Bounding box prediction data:
**********

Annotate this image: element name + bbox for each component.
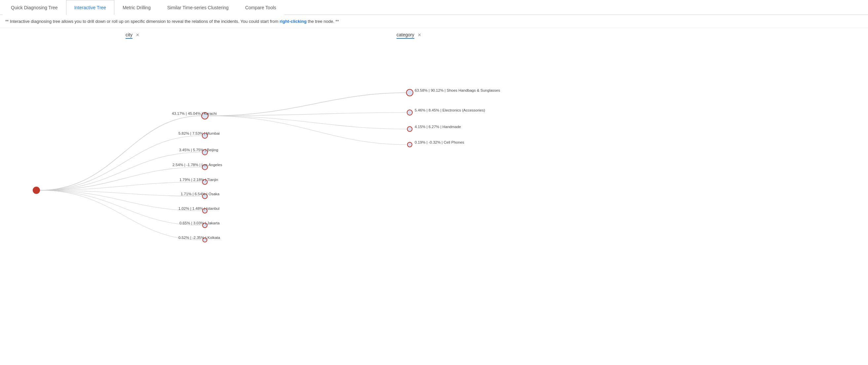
jakarta-label: 0.65% | 3.03% | Jakarta <box>179 221 220 225</box>
desc-suffix: the tree node. ** <box>307 19 339 24</box>
cellphones-label: 0.19% | -0.32% | Cell Phones <box>415 140 464 144</box>
desc-prefix: ** Interactive diagnosing tree allows yo… <box>5 19 280 24</box>
cellphones-node[interactable] <box>407 142 412 147</box>
electronics-node[interactable] <box>407 110 413 115</box>
shoes-label: 63.58% | 90.12% | Shoes Handbags & Sungl… <box>415 88 500 92</box>
tree-area: city ✕ category ✕ 43.17% | 45.04% | Kara… <box>0 28 868 346</box>
istanbul-label: 1.02% | 1.48% | Istanbul <box>179 206 219 210</box>
tab-bar: Quick Diagnosing Tree Interactive Tree M… <box>0 0 868 15</box>
city-label: city <box>126 32 132 39</box>
osaka-label: 1.71% | 6.54% | Osaka <box>181 192 219 196</box>
city-dim-label: city ✕ <box>126 32 140 37</box>
kolkata-label: 0.52% | -2.35% | Kolkata <box>179 235 220 240</box>
mumbai-label: 5.82% | 7.53% | Mumbai <box>179 131 220 135</box>
electronics-label: 5.46% | 8.45% | Electronics (Accessories… <box>415 108 485 112</box>
category-close[interactable]: ✕ <box>417 32 421 37</box>
tab-similar[interactable]: Similar Time-series Clustering <box>159 0 237 15</box>
city-close[interactable]: ✕ <box>136 32 140 37</box>
root-node[interactable] <box>33 187 40 194</box>
desc-highlight: right-clicking <box>280 19 307 24</box>
category-dim-label: category ✕ <box>397 32 421 37</box>
tab-interactive[interactable]: Interactive Tree <box>66 0 115 15</box>
handmade-node[interactable] <box>407 127 413 132</box>
description-bar: ** Interactive diagnosing tree allows yo… <box>0 15 868 28</box>
tab-quick[interactable]: Quick Diagnosing Tree <box>3 0 66 15</box>
shoes-node[interactable] <box>406 89 413 96</box>
tab-metric[interactable]: Metric Drilling <box>114 0 159 15</box>
handmade-label: 4.15% | 6.27% | Handmade <box>415 125 461 129</box>
beijing-label: 3.45% | 5.75% | Beijing <box>179 148 218 152</box>
tab-compare[interactable]: Compare Tools <box>237 0 284 15</box>
losangeles-label: 2.54% | -1.78% | Los Angeles <box>173 163 222 167</box>
karachi-label: 43.17% | 45.04% | Karachi <box>172 112 217 115</box>
tianjin-label: 1.79% | 2.18% | Tianjin <box>179 178 218 182</box>
tree-svg <box>0 28 868 346</box>
category-label: category <box>397 32 414 39</box>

**********

PROBLEM:
Lines containing the string "Quick" are the ones to copy from the entries above.

TASK RESPONSE:
tab-bar: Quick Diagnosing Tree Interactive Tree M… <box>0 0 868 15</box>
tab-quick[interactable]: Quick Diagnosing Tree <box>3 0 66 15</box>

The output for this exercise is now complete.